#### EXERCISE INSTRUCTIONS:
Give back an exact copy of the entries beneath, minus the pictures.

#### MATERIAL FOR THE TASK:
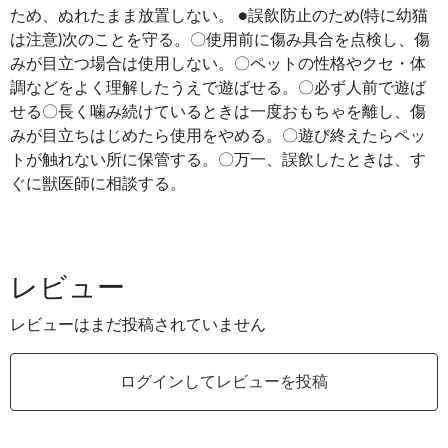
ため、ぬれたまま放置しない。 ●誤飲防止のため(特に幼猫
は注意)次のことを守る。〇使用前に傷み具合を点検し、傷
みが目立つ場合は使用しない。〇ペットの性格やクセ・体
調などをよく理解したうえで遊ばせる。〇必ず人前で遊ば
せる〇長く噛み続けているときは一度おもちゃを離し、傷
みが目立ちはじめたら使用をやめる。〇遊び終えたらペッ
トが触れない所に保管する。〇万一、誤飲したときは、す
ぐに獣医師に相談する。
レビュー
レビューはまだ投稿されていません
ログインしてレビューを投稿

#### REPLY TO THE EXERCISE:
ため、ぬれたまま放置しない。 ●誤飲防止のため(特に幼猫
は注意)次のことを守る。〇使用前に傷み具合を点検し、傷
みが目立つ場合は使用しない。〇ペットの性格やクセ・体
調などをよく理解したうえで遊ばせる。〇必ず人前で遊ば
せる〇長く噛み続けているときは一度おもちゃを離し、傷
みが目立ちはじめたら使用をやめる。〇遊び終えたらペッ
トが触れない所に保管する。〇万一、誤飲したときは、す
ぐに獣医師に相談する。
レビュー
レビューはまだ投稿されていません
ログインしてレビューを投稿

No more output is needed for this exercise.